Il est fort douteux que le seul plaisir de répondre aux questions de Deborah eût été assez puissant pour engager Julien à réitérer ses visites à la bonne dame de la vallée solitaire ; mais elle avait une compagne, une jeune et jolie fille, élevée dans la retraite et dans les goûts simples et modestes que la solitude inspire. Cette jeune fille était vive, spirituelle et questionneuse aussi ; elle écoutait, le sourire sur les lèvres et le plaisir dans les yeux, toutes les histoires que le jeune homme racontait et du château et de la ville.

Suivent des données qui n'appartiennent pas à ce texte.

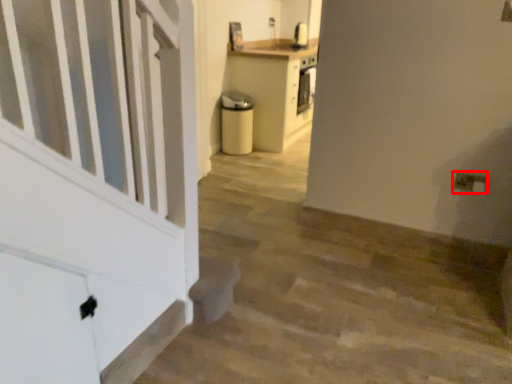 Question: From the image's perspective, what is the correct spatial positioning of electric outlet (annotated by the red box) in reference to stairwell?

Choices:
 (A) below
 (B) above

Answer: (B)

Les visites de Julien à Black-Fort étaient rares, car mistress Deborah montrait une prudence qui n’était peut-être que le résultat de la crainte de perdre sa place, si quelque fâcheuse découverte avait lieu. Il est vrai qu’elle se fiait beaucoup à la croyance profondément enracinée et presque superstitieuse du major Bridgenorth, que la bonne santé de sa fille dépendait entièrement des soins assidus que lui donnait une personne instruite par lady Peveril elle-même à traiter le genre de maladie dont il avait si longtemps redouté que sa fille ne fût attaquée : cette croyance n’avait fait que s’accroître, grâce à l’adresse de Deborah, qui affectait toujours de prendre le ton d’un oracle lorsqu’il était question de la santé précieuse confiée à ses soins, et qui donnait à entendre d’un air d’importance que certaines règles mystérieuses étaient indispensables pour la maintenir dans l’état favorable où elle se trouvait.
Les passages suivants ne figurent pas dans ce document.